How She Heals
My sister’s gunna hate this part of the story.
I had a baby chick when I was about 6 years old. I was a bossy little girl, but growing up in the projects of Donna, you kind of have to be tough but then it also meant I didn’t have a lot of friends, so someone got me a little baby chick. I don’t recall many moments of pure innocent joy & peace in my childhood, save for when I’d get home from school & would run to meet my little friend in my room. I’d play with her for hours. One day, I came home & before I could get to my room, my mom told me my sister had accidentally killed my chick. I don’t even know that I believe that anymore. My mom was cruel to me. I’m not quite sure why she hated me so much but I know it was enough to walk up to me, grab me & put her cigarette out on my arm, & enough to not spare me the details of my little friends' last moments. Something changed in me, but I learned to hate in that moment. For a long time, even up to a few years ago, I was so afraid of not being in control of my world because control was how I stayed safe. & control doesn’t always look like nagging or lists, because that’s not what I did. Control can look like settling; like not challenging your position by having boundaries, trying to not create waves. To me, it was not allowing myself a voice because having a voice had gotten me seen, targeted & hurt.

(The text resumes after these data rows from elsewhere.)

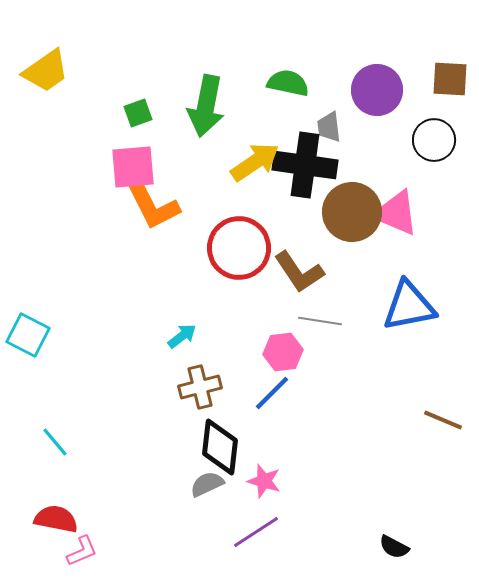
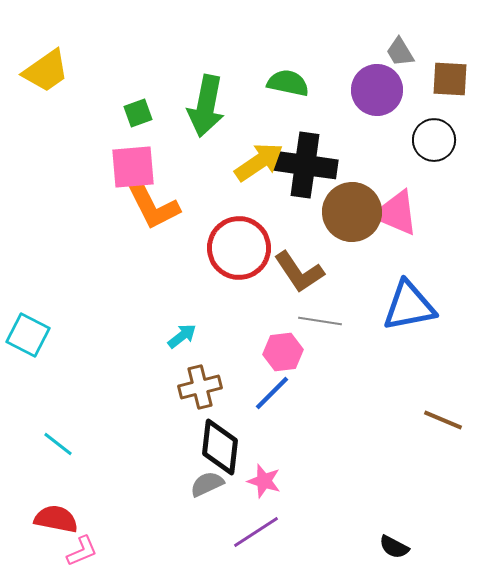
gray trapezoid: moved 71 px right, 75 px up; rotated 24 degrees counterclockwise
yellow arrow: moved 4 px right
cyan line: moved 3 px right, 2 px down; rotated 12 degrees counterclockwise
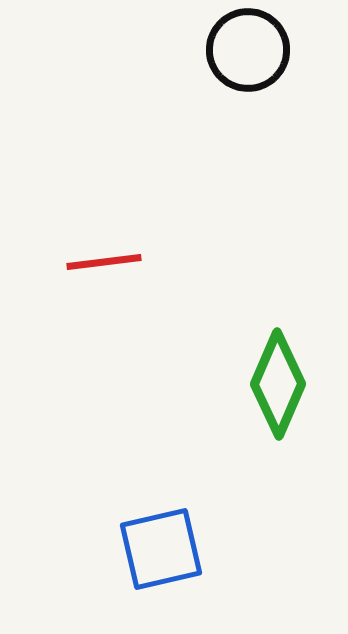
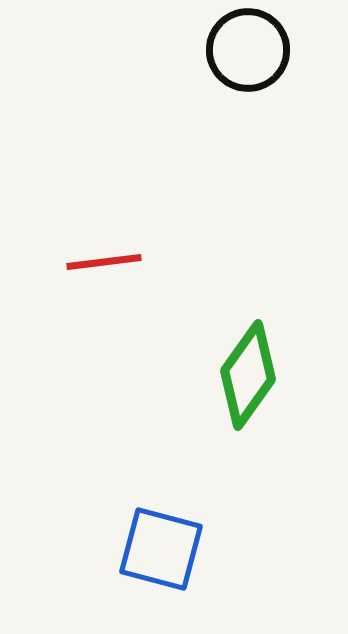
green diamond: moved 30 px left, 9 px up; rotated 12 degrees clockwise
blue square: rotated 28 degrees clockwise
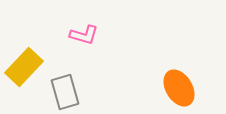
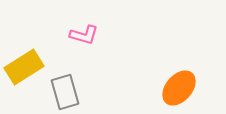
yellow rectangle: rotated 15 degrees clockwise
orange ellipse: rotated 72 degrees clockwise
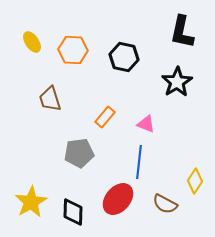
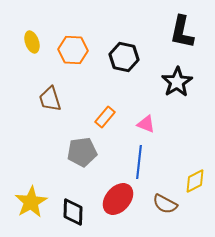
yellow ellipse: rotated 15 degrees clockwise
gray pentagon: moved 3 px right, 1 px up
yellow diamond: rotated 30 degrees clockwise
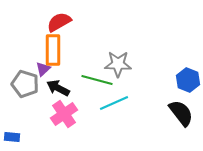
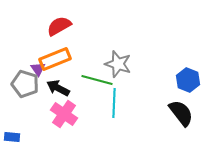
red semicircle: moved 4 px down
orange rectangle: moved 2 px right, 9 px down; rotated 68 degrees clockwise
gray star: rotated 16 degrees clockwise
purple triangle: moved 5 px left; rotated 21 degrees counterclockwise
cyan line: rotated 64 degrees counterclockwise
pink cross: rotated 20 degrees counterclockwise
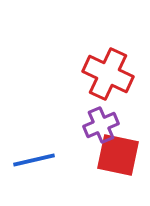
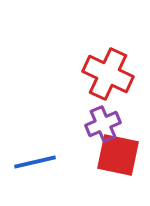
purple cross: moved 2 px right, 1 px up
blue line: moved 1 px right, 2 px down
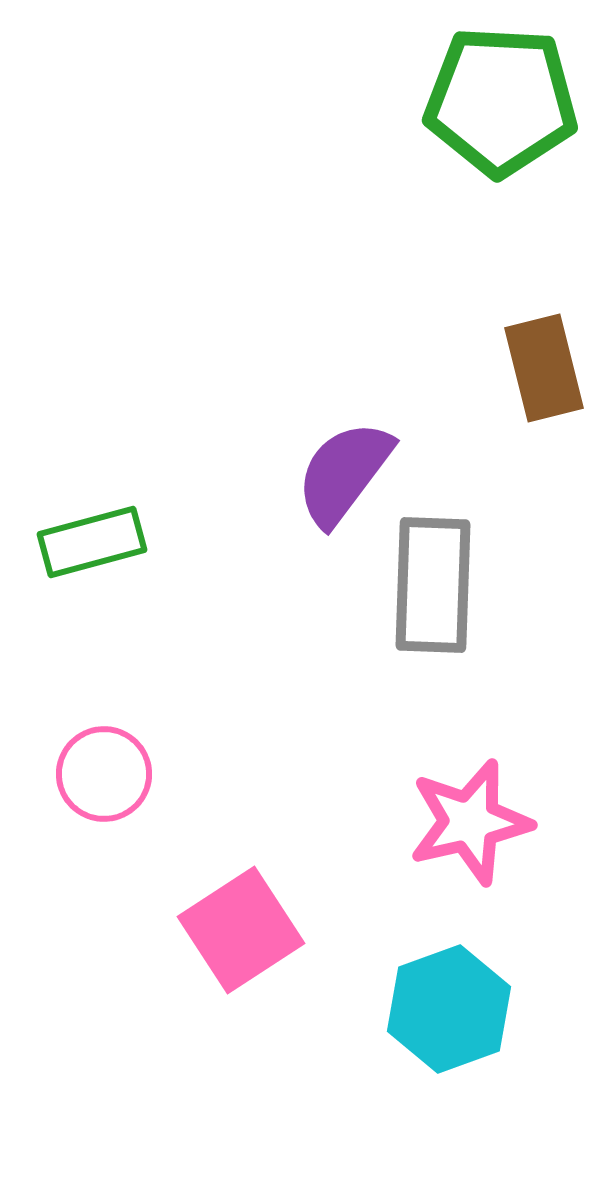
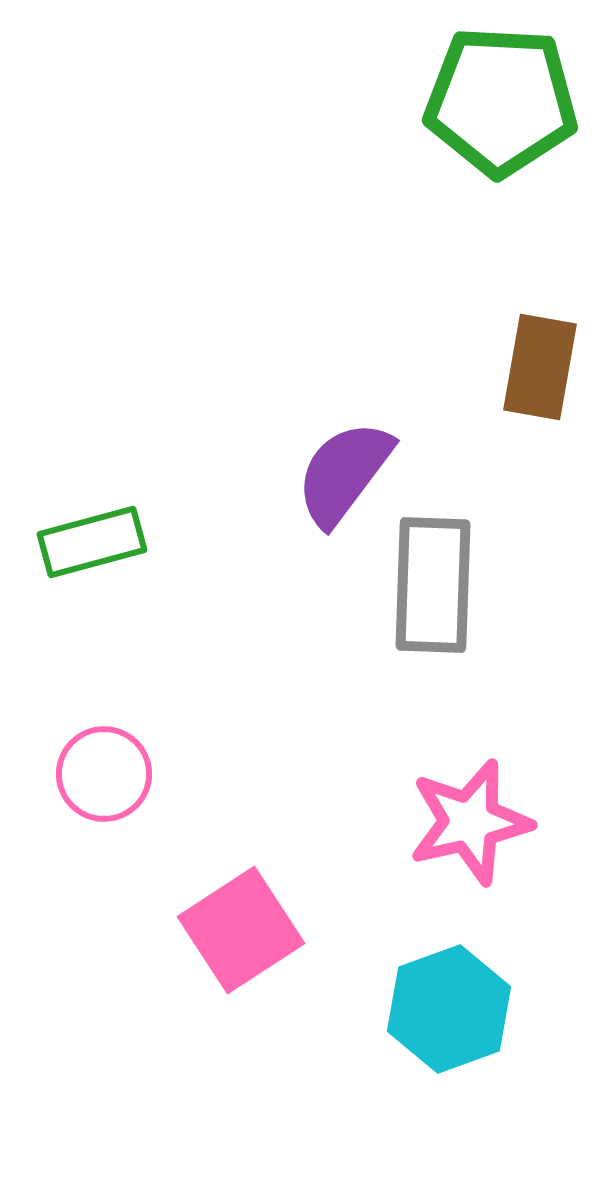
brown rectangle: moved 4 px left, 1 px up; rotated 24 degrees clockwise
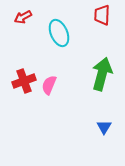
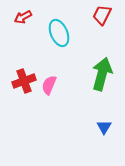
red trapezoid: rotated 25 degrees clockwise
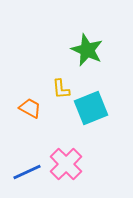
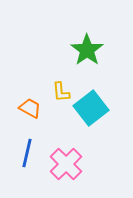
green star: rotated 12 degrees clockwise
yellow L-shape: moved 3 px down
cyan square: rotated 16 degrees counterclockwise
blue line: moved 19 px up; rotated 52 degrees counterclockwise
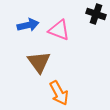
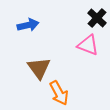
black cross: moved 1 px right, 4 px down; rotated 24 degrees clockwise
pink triangle: moved 29 px right, 15 px down
brown triangle: moved 6 px down
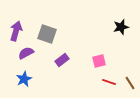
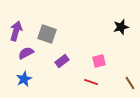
purple rectangle: moved 1 px down
red line: moved 18 px left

A couple years ago, when I first started to adventure by myself, I worked mostly on just sitting in solitude. It’s not to say I hadn’t had moments to myself throughout my life but, moreso, that I didn’t know how to allow myself to come through. It was always riddled with tasks, or a timeline. My husband at the time didn’t like me going anywhere alone & 15 minutes into being at a coffee shop, I’d be getting a call to come home, then I’d return to an upset husband & a brick wall to talk to, so I opted to just…not rock the boat. I did that until I couldn’t anymore, & so, over time, I began to leave more & more. Now single, planning a hike was easier but still fueled by a challenge to make my solitude count. In other words, “I am by myself but I’ll make this productive by running 9 miles through rugged terrain in 100 degree weather.” I began to stop during my trail runs to admire something lovely, & just for a moment, enjoy the running stream too. Eventually, I began to hike. I began to undress the layers of expectation to prove my value to myself little by little. I still love trail running, I still love to challenge myself physically but the point was that I didn’t have to do it to make my time in that space matter. I’m matter-ing all the time, I realized. Even if I stand naked in this field & do absolutely nothing, that’s me being busy, doing everything I want to do. & so, it was the way vines would encircle a tree, because that made me stop. & the way mushrooms grew on the sides of a grassy hill, because they made me stop. & the way a flower let the sun rest on her pedals, because that made me stop. & the moss, the dragon flies, the bees buzzing & the birds - because no matter what was happening in the world or in my mind, what heaviness I carried that day or what blissful joy I embraced - it was all those things that prompted a stirring in my soul to the point of being 6 again, running my fingers over the fur of my little chirping friend, reminding me that there’s innocence in me that hadn’t yet been robbed & never would be so long as I continued to notice all the ways in which it all mattered. I think it’s all a hug, at times, or a gift. I can imagine God leading me into these places I visit & Him saying, “Look! I made this for you!” How lovingly I feel his embrace in those moments.
We had a winter storm in Austin a few years ago that left many of my trails blocked by fallen trees, destroyed, it seemed. I sat in the middle of the flowing creek, looking around at what was left; it was the strongest parts, I realized. I love the way you heal yourself, I told nature:
I love the way you heal yourself.
A righteous rage reveals the sage.
You’re beautiful even as the scabs of a hundred millennia bleed at you,
pierce you until you cry:
waters rise,
You scream until you light the sky,
Pull the dying roots, branches whip & we hide.
The emerging of the new begins with you.
But first, a righteous rage -
Then we bloom.
So truly, when I say nature healed a broken thing inside of me, I mean that all that hate I felt much too young, all the fear I found hiding with me in corners or closets, what I mean is that nature showed me there can only be room for a new creation if there’s a righteous destruction of the old. I’d been angry, lost, even willingly, consumed by darkness. I had to choose to bloom, & I did. So here I am, another creation amidst creation - surrendering to this moment & the next because I refuse to be afraid again.